• **AIM OF THE EXERCISE**:
Restate the following data in its entirety, word for word and without images.

• **EXERCISE DATA**:
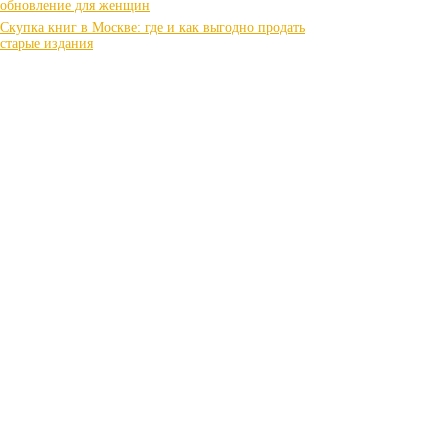
обновление для женщин
Скупка книг в Москве: где и как выгодно продать
старые издания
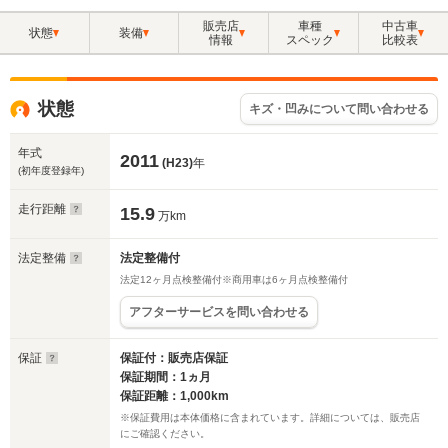
販売店
車種
中古車
状態
装備
情報
スペック
比較表
状態
キズ・凹みについて問い合わせる
年式
2011
(H23)
年
(初年度登録年)
走行距離
15.9
万km
法定整備
法定整備付
法定12ヶ月点検整備付※商用車は6ヶ月点検整備付
アフターサービスを問い合わせる
保証
保証付：販売店保証
保証期間：1ヵ月
保証距離：1,000km
※保証費用は本体価格に含まれています。詳細については、販売店
にご確認ください。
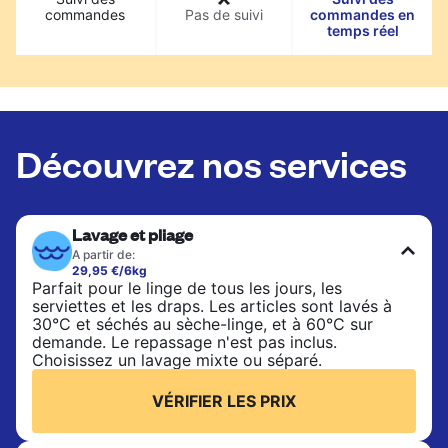
commandes
Pas de suivi
commandes en
temps réel
Découvrez nos services
Lavage et pliage
A partir de:
29,95 €/6kg
Parfait pour le linge de tous les jours, les
serviettes et les draps. Les articles sont lavés à
30°C et séchés au sèche-linge, et à 60°C sur
demande. Le repassage n'est pas inclus.
Choisissez un lavage mixte ou séparé.
VÉRIFIER LES PRIX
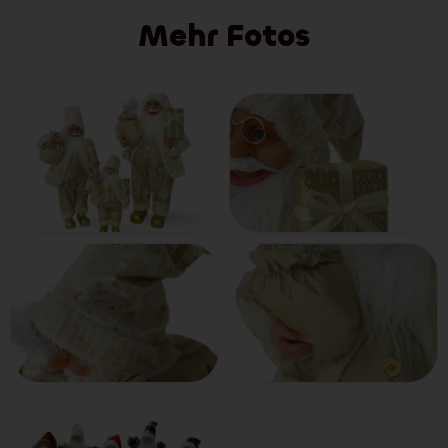
Mehr Fotos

• **EXPECTED ANSWER**:
обновление для женщин
Скупка книг в Москве: где и как выгодно продать
старые издания
販売店
車種
中古車
状態
装備
情報
スペック
比較表
状態
キズ・凹みについて問い合わせる
年式
2011
(H23)
年
(初年度登録年)
走行距離
15.9
万km
法定整備
法定整備付
法定12ヶ月点検整備付※商用車は6ヶ月点検整備付
アフターサービスを問い合わせる
保証
保証付：販売店保証
保証期間：1ヵ月
保証距離：1,000km
※保証費用は本体価格に含まれています。詳細については、販売店
にご確認ください。
commandes
Pas de suivi
commandes en
temps réel
Découvrez nos services
Lavage et pliage
A partir de:
29,95 €/6kg
Parfait pour le linge de tous les jours, les
serviettes et les draps. Les articles sont lavés à
30°C et séchés au sèche-linge, et à 60°C sur
demande. Le repassage n'est pas inclus.
Choisissez un lavage mixte ou séparé.
VÉRIFIER LES PRIX
Mehr Fotos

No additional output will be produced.